Newport base of veterans charity Combat Stress put up for sale
The charity said the premises at Audley Court were no longer suitable for its service and it was working with veterans to find a more profitable location in the central region of the country.
Combat Stress acting chief executive Jeff Harrison added that the move would not affect the number of people receiving support in the Shropshire and Telford & Wrekin areas.
Scheduled to go on sale on Monday, the site is expected to receive offers in the range of £1.5-2million.
It will still be operational until the move is complete, having also been used as a vaccination center throughout the pandemic.
It comes after the charity stopped offering residential treatment at the facility in 2017, before announcing plans to sell it last year.
Mr Harrison said the ‘ideal’ location to move would be somewhere between Birmingham, Coventry and Leicester.
“We try to make all of our locations as accessible as possible and this new location would cover all of the Midlands,” he said.
“We’re not looking to buy, we’re looking to let. This is a significant change for the charity as Audley Court was a large property which meant it was inflexible in terms of funding.
“We’re actively looking now, so if we find something we’d be moving in relatively short order – that means months rather than weeks.”

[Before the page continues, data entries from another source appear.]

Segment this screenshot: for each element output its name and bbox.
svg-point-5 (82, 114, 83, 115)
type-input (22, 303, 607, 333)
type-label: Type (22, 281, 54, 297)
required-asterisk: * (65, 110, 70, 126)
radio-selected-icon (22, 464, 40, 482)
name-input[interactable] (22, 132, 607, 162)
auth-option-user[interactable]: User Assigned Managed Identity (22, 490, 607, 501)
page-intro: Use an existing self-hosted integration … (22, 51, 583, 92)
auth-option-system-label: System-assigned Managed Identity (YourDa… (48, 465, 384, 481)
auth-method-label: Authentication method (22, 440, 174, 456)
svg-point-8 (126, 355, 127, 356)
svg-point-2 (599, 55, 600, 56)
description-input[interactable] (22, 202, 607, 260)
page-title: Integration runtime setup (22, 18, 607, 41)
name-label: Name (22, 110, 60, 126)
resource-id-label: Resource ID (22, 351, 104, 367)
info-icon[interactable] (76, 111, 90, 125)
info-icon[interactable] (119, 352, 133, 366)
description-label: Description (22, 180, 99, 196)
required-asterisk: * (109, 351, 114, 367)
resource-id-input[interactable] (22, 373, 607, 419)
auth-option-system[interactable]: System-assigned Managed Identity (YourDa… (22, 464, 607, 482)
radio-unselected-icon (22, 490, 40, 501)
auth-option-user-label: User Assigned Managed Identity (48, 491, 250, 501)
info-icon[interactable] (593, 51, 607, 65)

Throughout the pandemic, the charity has focused on increasing its digital services and has implemented online and telephone therapy.
Self-help guides published by the charity in November have been viewed more than 4,000 times.

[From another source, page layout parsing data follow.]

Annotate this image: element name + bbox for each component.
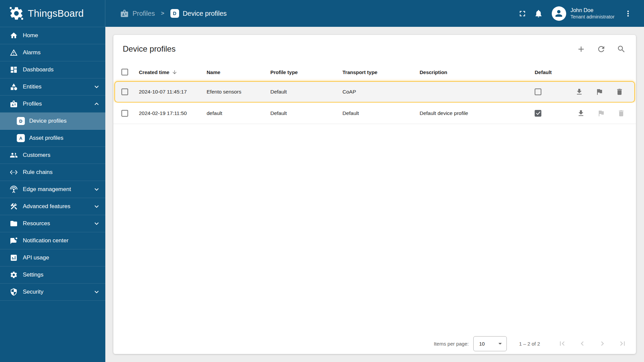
breadcrumb-device-profiles-label: Device profiles [183,10,227,17]
api-usage-chart-icon [10,254,18,262]
breadcrumb-separator: > [161,10,164,17]
last-page-icon [618,339,627,348]
column-description[interactable]: Description [420,69,535,75]
previous-page-button[interactable] [574,336,590,352]
sidebar-item-api-usage[interactable]: API usage [0,249,105,266]
refresh-icon [597,45,606,54]
column-transport-type[interactable]: Transport type [342,69,420,75]
main-content: Device profiles Created time Name Profil… [105,27,644,362]
rule-chains-icon [10,168,18,176]
page-range-label: 1 – 2 of 2 [519,341,540,347]
breadcrumb-profiles[interactable]: Profiles [120,9,155,18]
gear-icon [10,271,18,279]
user-info: John Doe Tenant administrator [571,7,614,20]
make-default-button[interactable] [593,85,606,99]
default-checkbox[interactable] [535,110,541,117]
sidebar-item-edge-management[interactable]: Edge management [0,181,105,198]
home-icon [10,32,18,40]
device-profile-icon: D [170,9,179,18]
notification-bubble-icon [10,237,18,245]
sidebar-item-security[interactable]: Security [0,284,105,301]
sidebar-item-customers[interactable]: Customers [0,147,105,164]
device-profile-icon: D [17,117,25,125]
app-title: ThingsBoard [28,8,84,19]
bell-icon [534,9,543,18]
sidebar-item-settings[interactable]: Settings [0,266,105,284]
search-button[interactable] [613,41,629,57]
user-name: John Doe [571,7,614,14]
first-page-button[interactable] [554,336,570,352]
chevron-down-icon [93,288,101,296]
delete-profile-button [614,107,628,120]
column-profile-type[interactable]: Profile type [270,69,342,75]
cell-name: default [207,110,270,116]
sidebar-item-home[interactable]: Home [0,27,105,44]
refresh-button[interactable] [593,41,609,57]
sidebar-item-alarms[interactable]: Alarms [0,44,105,61]
sort-desc-arrow-icon [172,69,177,75]
badge-icon [10,100,18,108]
last-page-button[interactable] [614,336,631,352]
chevron-down-icon [93,83,101,91]
flag-icon [597,109,605,117]
chevron-down-icon [93,202,101,210]
add-device-profile-button[interactable] [573,41,589,57]
kebab-menu-icon [624,9,633,18]
avatar[interactable] [552,6,566,21]
fullscreen-button[interactable] [515,5,531,21]
export-profile-button[interactable] [573,85,586,99]
sidebar-item-asset-profiles[interactable]: A Asset profiles [0,130,105,147]
page-size-value: 10 [479,341,485,347]
table-row-efento-sensors[interactable]: 2024-10-07 11:45:17 Efento sensors Defau… [114,81,635,103]
sidebar-item-advanced-features[interactable]: Advanced features [0,198,105,215]
column-name[interactable]: Name [207,69,270,75]
first-page-icon [558,339,567,348]
make-default-button [594,107,608,120]
antenna-icon [10,185,18,193]
delete-profile-button[interactable] [613,85,626,99]
chevron-down-icon [93,185,101,193]
page-title: Device profiles [123,44,569,54]
column-created-time[interactable]: Created time [139,69,207,75]
flag-icon [595,88,603,96]
sidebar-item-dashboards[interactable]: Dashboards [0,61,105,78]
breadcrumb-device-profiles[interactable]: D Device profiles [170,9,227,18]
export-profile-button[interactable] [574,107,588,120]
cell-created-time: 2024-02-19 17:11:50 [139,110,207,116]
fullscreen-icon [518,9,527,18]
cell-profile-type: Default [270,89,342,95]
download-icon [577,109,585,117]
paginator: Items per page: 10 1 – 2 of 2 [113,333,636,354]
column-default[interactable]: Default [535,69,570,75]
chevron-up-icon [93,100,101,108]
sidebar-item-device-profiles[interactable]: D Device profiles [0,113,105,130]
search-icon [617,45,626,54]
topbar-actions: John Doe Tenant administrator [515,5,644,21]
sidebar-item-profiles[interactable]: Profiles [0,96,105,113]
user-menu-button[interactable] [620,5,636,21]
default-checkbox[interactable] [535,88,541,95]
sidebar-item-entities[interactable]: Entities [0,78,105,96]
device-profiles-card: Device profiles Created time Name Profil… [113,35,636,354]
page-size-select[interactable]: 10 [473,336,507,351]
table-row-default[interactable]: 2024-02-19 17:11:50 default Default Defa… [113,103,636,124]
sidebar-item-notification-center[interactable]: Notification center [0,232,105,249]
sidebar-item-resources[interactable]: Resources [0,215,105,232]
plus-icon [577,45,586,54]
cell-description: Default device profile [420,110,535,116]
trash-icon [617,109,625,117]
sidebar: Home Alarms Dashboards Entities Profiles… [0,27,105,362]
row-checkbox[interactable] [121,110,128,117]
row-checkbox[interactable] [121,88,128,95]
asset-profile-icon: A [17,134,25,142]
cell-name: Efento sensors [207,89,270,95]
notifications-button[interactable] [531,5,547,21]
thingsboard-logo[interactable]: ThingsBoard [0,0,105,27]
chevron-right-icon [598,339,607,348]
warning-icon [10,49,18,57]
cell-transport-type: Default [342,110,420,116]
select-all-checkbox[interactable] [121,69,128,75]
sidebar-item-rule-chains[interactable]: Rule chains [0,164,105,181]
next-page-button[interactable] [594,336,610,352]
folder-icon [10,220,18,228]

Mr Harrison said: “There will always be people who need to see someone and we will be piloting in-person treatments again in August and starting them in September. This will include Audley Court until we find a more appropriate place.”
Due to funding cuts, Combat Stress ceased offering residential treatment in Newport in 2017 in order to continue service in Scotland and the South of England. This left much of Audley Court redundant.
“At one point we had 28 bedrooms plus all the unused treatment rooms, it was just too big,” Mr Harrison said.
Nationally, Combat Stress has seen its referrals drop from 2,000 pre-Covid to 1,500, although the charity has shifted its focus to caring for veterans with the most complex mental health conditions. which require further care.